In the MTV Multiplayer blogpost linked above, Brad Jakeman, Activision’s Chief Creative Officer comments:

“This was always created and put out there to engage the creativity of our gamers. It didn’t take people very long, as we expected it to, for them to unlock the first of the codes, if you like… We wanted people to first figure out that it was something in the marketing realm and then dig in and have more of the conversation that we’re having about how it was done, have people figure out where all the cutting points were, where there was potentially CGI, and engage with that. It’s not meant to be deceptive. It’s meant to be fun.”

And what about people who aren’t “your gamers”? The point of viral videos is that they become viral; they have a life outside their initial target. Will that secondary audience be as inquisitive as the gamers you describe – and, to be honest, will even all those gamers engage in the manner you describe? I’d linked the thing up before I considered it might be marketing material. I enjoyed the video, and I assumed this was a product of effort rather than trickery simply because I’m not as cynical as Activision would like; if there’s one thing the Internet has taught me, it’s that people have a lot of reserves of creativity within them. Why assume that putting out trickery is OK just because you believe that your audience assume everything is trickery?

Sorry if I misled you. It’s still a great video, but it’s an advert, not a fan-made video, and you should probably know that going into it.

Katy, over at Kitschbitch, writes about Nokia’s new “transmedia” advertising campaign, and comments on it’s ARG-iness – or rather, its un-ARG-iness – and feels disappointed, saying:

…given that Nokia were the trailblazers of using immersive play to engage with consumers, doesn’t it feel like they’ve missed a bit of a trick here?

I was going to comment, but my comment grew and grew, and it felt like a post in its own right.

I’m not sure I’d agree with some of Katy’s criticisms. What’s emerged as a “traditional ARG” has basically consistently turned out to be very engaging for a tiny number of users, very costly to run, and usually exhausting for all concerned. They’re difficult to sustain and few companies ever go for a second ARG.

So a “campaign you can interact with” is a much more realistic interpretation of an ARG, you could argue: it requires far less involvement to get people in, meaning that your advertising dollar reachers more end users; it doesn’t require too much of a long term committment; it’s not community driven, meaning people can have the experience on their own, without having to invest time in building new relationships; whilst it’s interactive, it’s a constrained form of interaction, meaning it’s easier to control and keep on the rails.

The one thing it does have in common with an ARG is that it’s timeboxed: it runs for six weeks.

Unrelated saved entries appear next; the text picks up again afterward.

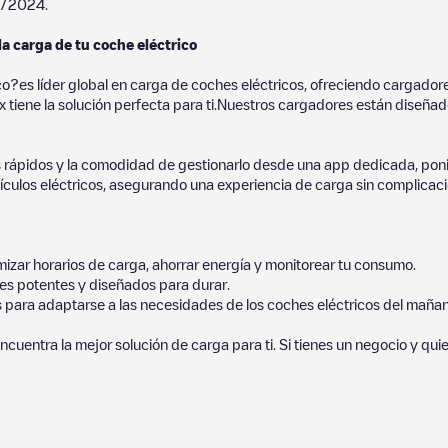
0/2024
.
la carga de tu coche eléctrico
co?es líder global en carga de coches eléctricos, ofreciendo cargad
 tiene la solución perfecta para ti.Nuestros cargadores están diseñados
 rápidos y la comodidad de gestionarlo desde una app dedicada, poni
culos eléctricos, asegurando una experiencia de carga sin complicaci
izar horarios de carga, ahorrar energía y monitorear tu consumo.
es potentes y diseñados para durar.
s para adaptarse a las necesidades de los coches eléctricos del mañan
ncuentra la mejor solución de carga para ti. Si tienes un negocio y qui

Want to play it after those six weeks? Tough. That’s actually one of the biggest problems facing ARGs: getting away from that timeboxed nature.

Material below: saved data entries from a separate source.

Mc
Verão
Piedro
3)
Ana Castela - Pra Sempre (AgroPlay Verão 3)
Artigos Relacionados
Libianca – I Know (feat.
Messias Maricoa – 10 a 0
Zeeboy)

So whilst it’s not the bleeding edge of ARG design, it’s probably a much more practical decision for an advertising division on Nokia: it’s less of a loss-leader than another Beast or ILoveBees; it’s engaging a broader degree of consumers but at a shallower level; it’s an order of magnitude or three less complex than a full-blown ARG.

I’m not necessarily convinced by the implementation, but I don’t think the lack of scope is reason for criticism per se; if anything, the “simple ARG” is perhaps harder to get right than the long, complex narrative that you can fix in retcon later on. The upfront budget – advertising, filming, media costs – here is bigger than most ARGs; the running cost is smaller. That sounds like a sensible way of keeping costs where you’re in control of them.

And so I think I’d argue that it’s actually more innovative than throwing a massive ARG budget at the problem: they’re trying to learn from ARGs to see what an affordable, practical interactive campaign, made by advertising/digital media agencies (rather than ARG agencies) might look like. That’s got to be worth a point or two.